_WHAT TO DO:_
Count how many lines below include the word "обеспечение". Answer with a number only.

Page-level text extractions
· · · · ·
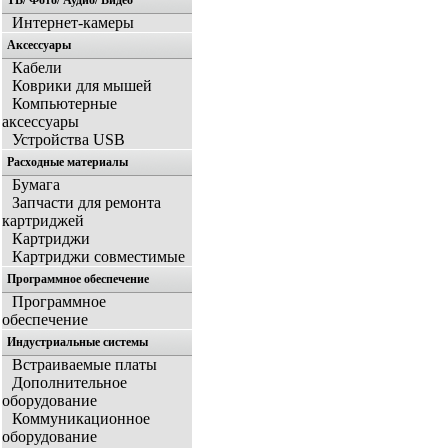
ТВ/ Фото/ Аудио/ Видео
Интернет-камеры
Аксессуары
Кабели
Коврики для мышей
Компьютерные
аксессуары
Устройства USB
Расходные материалы
Бумага
Запчасти для ремонта
картриджей
Картриджи
Картриджи совместимые
Программное обеспечение
Программное
обеспечение
Индустриальные системы
Встраиваемые платы
Дополнительное
оборудование
Коммуникационное
оборудование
· · · · ·
_ANSWER SECTION:_
2